12期・32冊目 『ファントム・ピークス』

ファントム・ピークス (角川文庫)

ファントム・ピークス (角川文庫)

内容(「BOOK」データベースより)

長野県安曇野。半年前に山で行方不明となった妻の頭蓋骨が見つかった。三井周平は悲嘆に暮れながらも、遭難場所から遠く離れた場所で発見されたことに疑問を持つ。あれほど用心深かった妻に何があったのか?数週間後、沢で写真を撮っていた女子大生が行方不明に。捜索を行う周平たちをあざ笑うかのように第三の事件が起こる。山には、一体何が潜んでいるのか!?稀有の才能が遺した、超一級のパニック・エンタテインメント。

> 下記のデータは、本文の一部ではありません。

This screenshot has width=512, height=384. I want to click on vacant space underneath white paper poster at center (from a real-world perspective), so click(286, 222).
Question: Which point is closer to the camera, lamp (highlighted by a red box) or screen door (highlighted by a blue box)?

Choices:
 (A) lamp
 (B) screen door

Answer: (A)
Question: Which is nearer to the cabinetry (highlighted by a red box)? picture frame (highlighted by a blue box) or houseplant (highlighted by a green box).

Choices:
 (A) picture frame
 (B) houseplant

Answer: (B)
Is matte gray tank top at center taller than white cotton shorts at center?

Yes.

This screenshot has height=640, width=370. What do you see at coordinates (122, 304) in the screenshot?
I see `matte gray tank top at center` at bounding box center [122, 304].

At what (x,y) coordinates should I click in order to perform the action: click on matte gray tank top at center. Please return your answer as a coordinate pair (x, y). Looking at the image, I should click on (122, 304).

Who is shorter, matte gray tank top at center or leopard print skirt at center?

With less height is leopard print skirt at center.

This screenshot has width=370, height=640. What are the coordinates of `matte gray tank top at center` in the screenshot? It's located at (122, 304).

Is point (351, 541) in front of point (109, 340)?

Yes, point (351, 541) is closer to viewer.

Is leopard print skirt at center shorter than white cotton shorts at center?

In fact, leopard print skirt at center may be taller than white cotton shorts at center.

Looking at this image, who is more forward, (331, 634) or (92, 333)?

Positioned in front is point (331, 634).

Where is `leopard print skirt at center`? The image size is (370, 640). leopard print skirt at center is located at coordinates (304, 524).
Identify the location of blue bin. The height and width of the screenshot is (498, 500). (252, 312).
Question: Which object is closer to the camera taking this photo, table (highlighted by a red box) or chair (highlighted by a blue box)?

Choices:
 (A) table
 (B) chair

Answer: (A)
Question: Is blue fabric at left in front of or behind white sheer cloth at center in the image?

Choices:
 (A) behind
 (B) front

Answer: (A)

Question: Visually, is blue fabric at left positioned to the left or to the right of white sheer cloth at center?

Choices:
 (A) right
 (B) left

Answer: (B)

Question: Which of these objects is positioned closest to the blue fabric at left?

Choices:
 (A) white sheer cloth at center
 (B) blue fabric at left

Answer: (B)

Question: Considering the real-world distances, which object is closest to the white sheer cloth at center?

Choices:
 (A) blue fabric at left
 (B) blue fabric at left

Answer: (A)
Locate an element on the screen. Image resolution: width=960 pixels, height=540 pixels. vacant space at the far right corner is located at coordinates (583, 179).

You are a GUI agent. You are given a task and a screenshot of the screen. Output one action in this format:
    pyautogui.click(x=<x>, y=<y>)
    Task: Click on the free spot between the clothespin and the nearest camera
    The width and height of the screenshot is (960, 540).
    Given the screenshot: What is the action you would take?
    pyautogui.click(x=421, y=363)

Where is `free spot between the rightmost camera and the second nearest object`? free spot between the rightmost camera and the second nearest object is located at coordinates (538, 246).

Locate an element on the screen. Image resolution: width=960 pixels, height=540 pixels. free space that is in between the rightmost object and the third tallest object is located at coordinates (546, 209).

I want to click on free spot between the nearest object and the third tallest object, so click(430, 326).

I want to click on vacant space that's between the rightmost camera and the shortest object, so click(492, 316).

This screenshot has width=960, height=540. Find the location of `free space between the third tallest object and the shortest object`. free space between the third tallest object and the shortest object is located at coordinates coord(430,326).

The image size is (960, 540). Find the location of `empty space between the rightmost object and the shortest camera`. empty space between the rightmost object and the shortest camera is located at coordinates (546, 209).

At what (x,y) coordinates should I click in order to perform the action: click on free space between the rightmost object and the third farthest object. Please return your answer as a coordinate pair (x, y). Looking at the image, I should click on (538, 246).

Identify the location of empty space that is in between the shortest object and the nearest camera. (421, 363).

主人公、三井周平が体の弱い妻のためもあって長野県安曇野に越してきて数年。
土地に馴染んでいくと共に懸念していた妻の身体もすっかり良くなっていきました。
そんなある日、いつもの散歩コースに出た妻が行方不明になってしまいます。
半年後に遠く離れた場所から頭蓋骨のみ見つかったのですが、いったいに何があったのかはわからぬまま。その後、沢釣りに来ていた若者4人の中で一人、橋で写真を撮っていた女子大生が行方不明にに。
直後に今度は実家に来ていた母子が行方不明になり、子供は偶然発見されたのですが恐怖のあまりに口をきくことができなくなっていたのでした。

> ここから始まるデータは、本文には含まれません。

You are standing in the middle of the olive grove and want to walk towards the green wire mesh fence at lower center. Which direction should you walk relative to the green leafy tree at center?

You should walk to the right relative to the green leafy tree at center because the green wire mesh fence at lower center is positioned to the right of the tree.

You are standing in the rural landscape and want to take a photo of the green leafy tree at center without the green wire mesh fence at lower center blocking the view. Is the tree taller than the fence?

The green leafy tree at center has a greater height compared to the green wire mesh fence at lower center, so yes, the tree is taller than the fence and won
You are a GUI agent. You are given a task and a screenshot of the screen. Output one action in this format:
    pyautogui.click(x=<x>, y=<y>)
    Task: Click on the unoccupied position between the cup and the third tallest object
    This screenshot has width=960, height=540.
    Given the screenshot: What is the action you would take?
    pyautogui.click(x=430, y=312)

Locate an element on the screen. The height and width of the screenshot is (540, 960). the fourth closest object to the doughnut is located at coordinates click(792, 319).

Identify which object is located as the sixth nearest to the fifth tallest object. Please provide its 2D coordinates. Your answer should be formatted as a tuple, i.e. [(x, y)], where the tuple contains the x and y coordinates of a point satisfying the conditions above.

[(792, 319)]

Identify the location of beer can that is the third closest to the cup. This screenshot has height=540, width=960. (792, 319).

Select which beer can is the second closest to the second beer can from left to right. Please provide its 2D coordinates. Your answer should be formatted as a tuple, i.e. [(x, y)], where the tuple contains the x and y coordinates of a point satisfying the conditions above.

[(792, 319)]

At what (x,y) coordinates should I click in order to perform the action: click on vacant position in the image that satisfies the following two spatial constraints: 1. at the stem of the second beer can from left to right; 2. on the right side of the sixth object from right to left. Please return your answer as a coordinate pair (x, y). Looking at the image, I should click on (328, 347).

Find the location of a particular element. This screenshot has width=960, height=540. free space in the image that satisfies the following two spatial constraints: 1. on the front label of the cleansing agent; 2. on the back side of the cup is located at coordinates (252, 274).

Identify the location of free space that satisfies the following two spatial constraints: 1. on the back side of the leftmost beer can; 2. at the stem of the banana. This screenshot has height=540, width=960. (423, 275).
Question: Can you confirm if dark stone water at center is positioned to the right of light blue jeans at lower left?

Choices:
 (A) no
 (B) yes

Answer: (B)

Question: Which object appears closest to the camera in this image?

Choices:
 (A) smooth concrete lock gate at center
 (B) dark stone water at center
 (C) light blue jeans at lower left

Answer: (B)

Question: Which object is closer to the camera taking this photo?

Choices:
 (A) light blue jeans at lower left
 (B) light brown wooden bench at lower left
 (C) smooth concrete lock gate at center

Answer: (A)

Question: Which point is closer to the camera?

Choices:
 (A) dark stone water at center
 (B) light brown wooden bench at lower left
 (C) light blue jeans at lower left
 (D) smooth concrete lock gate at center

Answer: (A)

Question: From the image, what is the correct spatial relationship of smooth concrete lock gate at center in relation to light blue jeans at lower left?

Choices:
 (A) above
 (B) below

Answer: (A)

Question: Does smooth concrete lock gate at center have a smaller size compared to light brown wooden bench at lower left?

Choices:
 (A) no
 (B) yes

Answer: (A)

さほど山の深い位置ではなく、しかも近くにいた人が目を離した隙に女性ばかりが次々と行方不明に。出てきたのは靴や体のごく一部のみ。熊のような大型獣に襲われた可能性が高いと地元の警察や鑑定した研究者は判断せざるを得ないのですが、長野県あたりに生息するツキノワグマが人を襲うとは考えにくい。
実際に農作物や畜産農家の飼料を漁りにきたツキノワグマが射殺されたのですが、解剖された胃からは人間の身体の欠片など発見されませんでした。
ただし、発見された足跡が本当だとすると、グレズリー・クラスの巨大熊が山中にいることになりますが、それはいったいどこから・・・?

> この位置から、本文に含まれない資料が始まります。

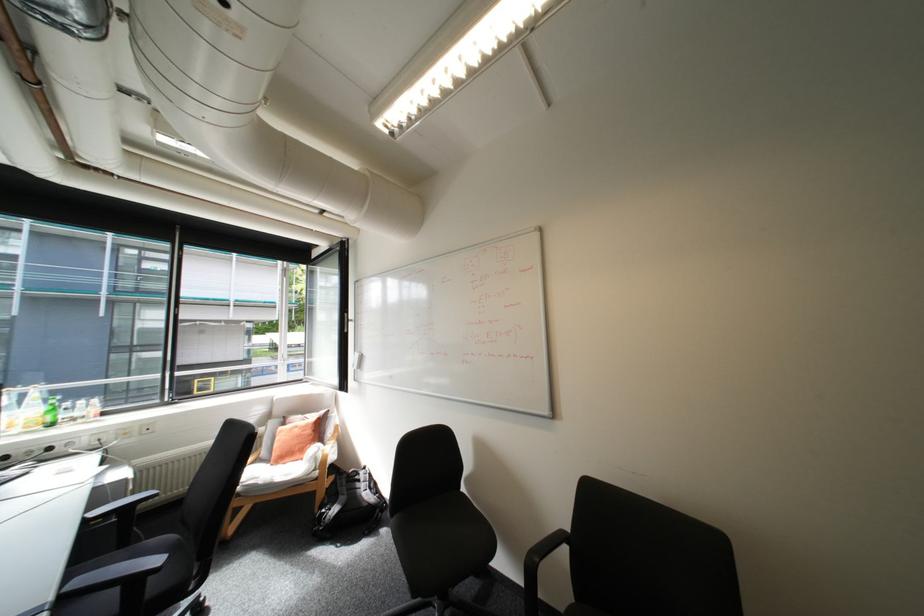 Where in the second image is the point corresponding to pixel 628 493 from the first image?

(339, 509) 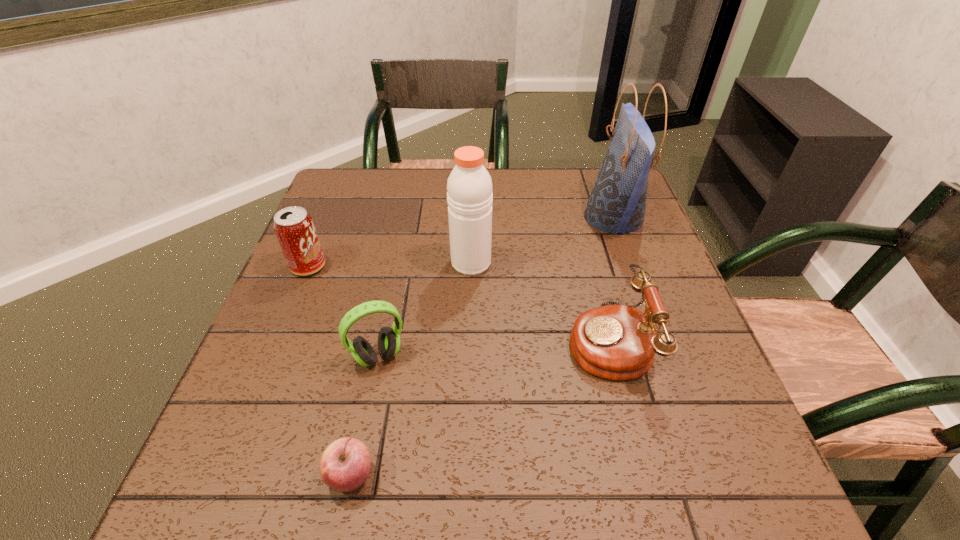 The height and width of the screenshot is (540, 960). I want to click on free space that satisfies the following two spatial constraints: 1. on the front side of the headset; 2. on the left side of the leftmost object, so click(272, 356).

Identify the location of vacant space that satisfies the following two spatial constraints: 1. on the back side of the leftmost object; 2. on the right side of the shaker. (310, 262).

The image size is (960, 540). I want to click on vacant region that satisfies the following two spatial constraints: 1. on the back side of the apple; 2. on the right side of the headset, so [375, 356].

In order to click on vacant region that satisfies the following two spatial constraints: 1. on the front side of the soda can; 2. on the right side of the headset in this screenshot , I will do `click(272, 356)`.

Where is `free location that satisfies the following two spatial constraints: 1. on the dial of the telephone; 2. on the front side of the apple`? The height and width of the screenshot is (540, 960). free location that satisfies the following two spatial constraints: 1. on the dial of the telephone; 2. on the front side of the apple is located at coordinates (644, 476).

なぜ女性ばかりが行方不明になるのか?山には魔物でも棲んでいるのか?
非常に気になる前半部分です。
タイトルのファントム(亡霊)もあって、オカルト的な展開が待っているのか、あるいは見知らぬ進化を遂げた生物なのか?
途中で吉村昭羆嵐』が言及されていることから、正体はヒグマであることがわかるのですが、北海道にしか生息していないのにはずがなぜ長野にということでその出所も謎の一つでもあります。
捕獲作戦が始まるも、非常に賢く獰猛なヒグマの逆襲を受けて、その隔絶した身体能力の前には人など無力な獲物であることが痛感させられる描写。
一般に言われる熊の対処方法など、まったく役に立たない暴力的な脅威が真に迫ります。
人間の活動領域が広ったことや開発などによって自然破壊が進んだ結果、個体減少により絶滅の危機に瀕する動物の保護が重要となっていますが、一方で人里まで出てきた動物が農作物を荒らしたり、時に人を襲うという問題もあります。
今回のヒグマの件も、結局は人間の身勝手さが生んだ悲劇でもありました。
山で暮らしている多くの生き物は逞しくもあり、同時に脆さもあり、人はどう関わっていくべきか考えさせられる作品でもあります。
主人公の置かれている山中の雰囲気もよく出ているし、登場人物それぞれの抱く感情も程よく伝わってきて、全体的に良かったのですが、前半期待させられた分、意外性は少なくて肩すかし感がありました。
すぐ近くにいた人が気づかないほど巧妙に女性ばかり襲う*1なんて、どっちかというと野生動物というより、ゲリラのような人間ぽさが感じられたんですけどね。